Ireland: Measles confirmed in traveler to Dublin, Galway - Outbreak News Today | Outbreak News Today Outbreak News Today
Subscribe: RSS Twitter

Health Protection Surveillance Centre (HPSC) Ireland has been notified by the Health Service Executive (HSE) Department of Public Health in Galway of a newly confirmed measles case imported from another European country. This case is unrelated to the recently reported outbreak that resulted in 34 confirmed measles cases between April-mid July.

Image/geralt

Image/geralt

The most recent case travelled to Dublin by air on 18th July. At the time of travel the case was infectious (but did not know it). The case then travelled from Dublin to Galway by private transport. The case was diagnosed upon arrival in Galway and laboratory testing has confirmed measles infection.

HPSC has contacted the airline used by this case on July 18th and requested that all fellow passengers on the flight be notified of their possible exposure to measles. The alert includes information on signs and symptoms of measles, advice to seek medical attention if they develop measles-like illness and how to prevent spreading the infection to others (by staying at home if ill and contacting GP by phone to arrange consultation so that others are not exposed to measles unnecessarily).

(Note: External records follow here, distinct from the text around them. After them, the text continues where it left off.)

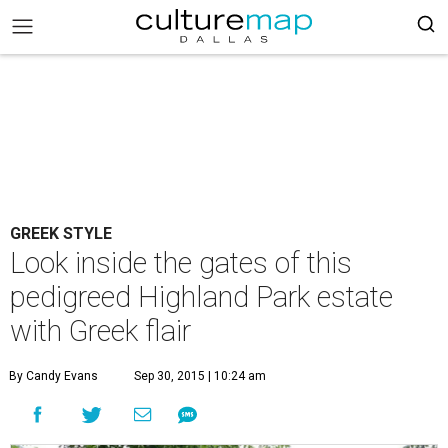
GREEK STYLE
Look inside the gates of this
pedigreed Highland Park estate
with Greek flair
By Candy Evans
Sep 30, 2015 | 10:24 am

There is also a risk that other members of the public may have been unknowingly exposed to measles when this case passed through Dublin airport upon arrival on 18th July (afternoon).

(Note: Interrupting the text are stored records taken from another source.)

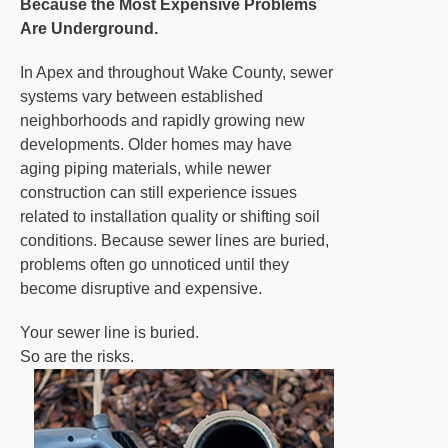
Because the Most Expensive Problems
Are Underground.
In Apex and throughout Wake County, sewer
systems vary between established
neighborhoods and rapidly growing new
developments. Older homes may have
aging piping materials, while newer
construction can still experience issues
related to installation quality or shifting soil
conditions. Because sewer lines are buried,
problems often go unnoticed until they
become disruptive and expensive.
Your sewer line is buried.
So are the risks.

Dr Kevin Kelleher, Consultant in Public Health reminds the public and clinicians that measles can occur among non-immune individuals without recognized exposure to measles. “measles is highly infectious, and if cases are isolated early, the risk of transmission to vulnerable individuals decreases.  The time between exposure to the virus and developing measles rash is normally 14 days (range 7-21 days).  People are infectious from 4 days before rash starts until 4 days after.

People who are fully vaccinated with two doses of MMR vaccine are normally protected. Those most at risk are those who are not fully vaccinated with two doses of MMR, babies (younger than 12 months and too young to be vaccinated as part of routine program), non-immune pregnant women, and those with weakened immune systems if exposed.